Les événements qui avaient modifié sa vie avaient aussi augmenté en son cœur des sentiments plus humanitaires. Maintenant pour elle il n’y avait plus d’ennemis sur la terre, elle ne voyait qu’un monde trompé par son orgueil qui faisait s’entretenir les peuples dans une lutte sanglante et sans merci. Comme ils lui apparaissaient d’une sagesse infinie les commandements de Dieu qui disait aux hommes de s’aimer les uns les autres ! N’était-ce pas là le seul vrai moyen de se faire un peu de bonheur sur cette terre d’exil et de souffrances. On semblait avoir complètement oublié ces sages préceptes. Assoiffé de sang et de vengeance, chacun se sentait animé d’un même idéal et luttait pour une cause qu’il croyait la bonne. Rita plus que jamais voyait la folle, l’injustice des hommes et se sentait avide de la justice de Dieu. Il lui semblait impossible d’abandonner la vie sans espoir de réhabilitation, elle sentait le besoin de confier à ces feuilles blanches les preuves de son innocence et de son pardon. Il fallait à tout prix, après la grande victoire quelle prévoyait que Jean Desgrives, cet homme qui tenait entre ses mains le sort de la France, et qu’elle avait aimé d’un amour si absolu, puisse donner suite au projet qu’elle avait formulé dans son humble prière en faveur de la cessation de ces horribles massacres. Dans la confiance que lui apportait sa foi, il lui semblait qu’en cherchant à détruire la haine dans le cœur des hommes, c’était le meilleur moyen de ramener la paix et par conséquent le bonheur de l’humanité.

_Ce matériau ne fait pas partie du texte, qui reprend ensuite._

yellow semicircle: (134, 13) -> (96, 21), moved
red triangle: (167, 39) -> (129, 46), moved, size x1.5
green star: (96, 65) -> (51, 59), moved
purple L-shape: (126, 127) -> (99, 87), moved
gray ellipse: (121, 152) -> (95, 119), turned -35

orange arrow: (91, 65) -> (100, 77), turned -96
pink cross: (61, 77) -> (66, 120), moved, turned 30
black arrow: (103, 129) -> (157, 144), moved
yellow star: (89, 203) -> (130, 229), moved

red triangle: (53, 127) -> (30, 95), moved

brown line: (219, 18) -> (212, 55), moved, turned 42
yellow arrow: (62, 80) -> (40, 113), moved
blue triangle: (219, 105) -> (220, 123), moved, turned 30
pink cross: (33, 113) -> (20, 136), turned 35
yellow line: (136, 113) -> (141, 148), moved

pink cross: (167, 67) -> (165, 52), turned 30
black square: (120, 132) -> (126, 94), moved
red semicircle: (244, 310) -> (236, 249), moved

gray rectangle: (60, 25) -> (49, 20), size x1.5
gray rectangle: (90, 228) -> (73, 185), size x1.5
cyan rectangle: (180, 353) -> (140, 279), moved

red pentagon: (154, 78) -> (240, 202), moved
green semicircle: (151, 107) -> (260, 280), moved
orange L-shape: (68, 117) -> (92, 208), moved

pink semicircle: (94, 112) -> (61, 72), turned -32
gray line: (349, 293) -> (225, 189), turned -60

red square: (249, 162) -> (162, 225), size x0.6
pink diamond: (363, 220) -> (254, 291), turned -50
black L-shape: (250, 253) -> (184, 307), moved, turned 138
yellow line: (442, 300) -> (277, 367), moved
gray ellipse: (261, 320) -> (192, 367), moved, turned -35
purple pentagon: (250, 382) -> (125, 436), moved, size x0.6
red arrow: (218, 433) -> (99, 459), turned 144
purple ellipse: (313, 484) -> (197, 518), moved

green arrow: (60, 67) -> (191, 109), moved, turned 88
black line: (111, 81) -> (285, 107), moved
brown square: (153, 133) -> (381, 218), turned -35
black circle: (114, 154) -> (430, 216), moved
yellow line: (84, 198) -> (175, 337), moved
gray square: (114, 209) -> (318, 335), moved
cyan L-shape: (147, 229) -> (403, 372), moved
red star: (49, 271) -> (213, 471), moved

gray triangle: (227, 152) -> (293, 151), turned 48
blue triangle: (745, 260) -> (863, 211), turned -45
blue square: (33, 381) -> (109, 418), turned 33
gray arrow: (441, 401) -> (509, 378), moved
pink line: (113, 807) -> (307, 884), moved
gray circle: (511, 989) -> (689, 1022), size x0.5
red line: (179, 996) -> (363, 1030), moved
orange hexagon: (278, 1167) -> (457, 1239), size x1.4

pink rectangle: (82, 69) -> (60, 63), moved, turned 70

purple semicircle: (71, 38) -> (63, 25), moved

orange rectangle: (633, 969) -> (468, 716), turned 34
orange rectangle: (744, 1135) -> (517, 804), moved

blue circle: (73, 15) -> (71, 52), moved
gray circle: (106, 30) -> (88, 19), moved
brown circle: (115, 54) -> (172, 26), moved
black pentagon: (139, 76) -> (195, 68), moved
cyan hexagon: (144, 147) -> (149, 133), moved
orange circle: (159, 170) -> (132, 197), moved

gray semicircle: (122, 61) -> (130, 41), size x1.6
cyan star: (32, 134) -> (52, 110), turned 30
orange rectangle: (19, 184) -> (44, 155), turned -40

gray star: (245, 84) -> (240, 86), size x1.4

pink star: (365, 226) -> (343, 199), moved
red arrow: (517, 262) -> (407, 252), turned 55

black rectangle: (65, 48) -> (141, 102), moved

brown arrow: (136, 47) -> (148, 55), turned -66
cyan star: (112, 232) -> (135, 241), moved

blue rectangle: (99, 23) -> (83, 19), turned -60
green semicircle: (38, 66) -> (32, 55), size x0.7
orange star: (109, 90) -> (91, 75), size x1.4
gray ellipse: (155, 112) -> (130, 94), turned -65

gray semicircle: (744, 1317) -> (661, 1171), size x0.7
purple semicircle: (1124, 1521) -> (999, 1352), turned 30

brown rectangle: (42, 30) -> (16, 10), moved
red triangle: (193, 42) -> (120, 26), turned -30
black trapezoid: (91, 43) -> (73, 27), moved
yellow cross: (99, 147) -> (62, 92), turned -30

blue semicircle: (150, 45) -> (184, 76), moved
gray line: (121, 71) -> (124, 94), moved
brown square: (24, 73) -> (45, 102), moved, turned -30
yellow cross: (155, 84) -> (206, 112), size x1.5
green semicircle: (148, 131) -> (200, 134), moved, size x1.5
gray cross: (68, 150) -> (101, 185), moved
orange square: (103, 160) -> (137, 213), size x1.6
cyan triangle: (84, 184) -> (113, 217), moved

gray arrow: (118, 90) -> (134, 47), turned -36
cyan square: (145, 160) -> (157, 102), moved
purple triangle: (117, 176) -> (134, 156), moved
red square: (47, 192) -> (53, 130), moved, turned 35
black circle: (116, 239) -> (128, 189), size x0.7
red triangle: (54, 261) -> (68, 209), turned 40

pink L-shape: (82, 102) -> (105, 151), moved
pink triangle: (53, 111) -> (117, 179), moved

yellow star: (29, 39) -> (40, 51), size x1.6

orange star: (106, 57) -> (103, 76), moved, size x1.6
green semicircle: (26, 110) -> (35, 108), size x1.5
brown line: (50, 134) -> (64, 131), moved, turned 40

Comptant sur la Providence, elle écrivit donc pour Jean Desgrives une longue lettre. Puis l’esprit rasséréné, reprenant sa place sur son misérable grabat, elle ne tarda pas à s’endormir d’un profond sommeil.

Lorsqu’elle s’éveilla, le jour commençait déjà à poindre à l’horizon. Secouée d’un long frisson d’horreur, elle serra plus fortement la petite croix d’ivoire qu’elle portait à son cou. Dans une prière où passa toute son âme, elle supplia Dieu de lui pardonner ce mensonge qui allait dans un instant causer sa mort.

Presqu'aussitôt des pas résonnèrent sous les dalles de pierre ; surprise, elle prêta plus attentivement l’oreille. Cette fois il n’y avait plus à en douter, les pas devenaient de plus en plus distincts. Mon Dieu, se dit-elle, c’est sûrement le bourreau qui vient, puisque j’ai été condamnée à mourir à l’aube. Si brave fût-elle, son cœur se serra. C’était sous des balles françaises qu’elle allait tomber. C’était surtout l’ignominie de cette mort qui l’effrayait et la faisait souffrir… La porte s’ouvrit. Discrètement une ombre sembla s’y glisser… Rita crut distinguer une femme, mais le voile épais qui lui cachait la figure l’empêchait de la reconnaître.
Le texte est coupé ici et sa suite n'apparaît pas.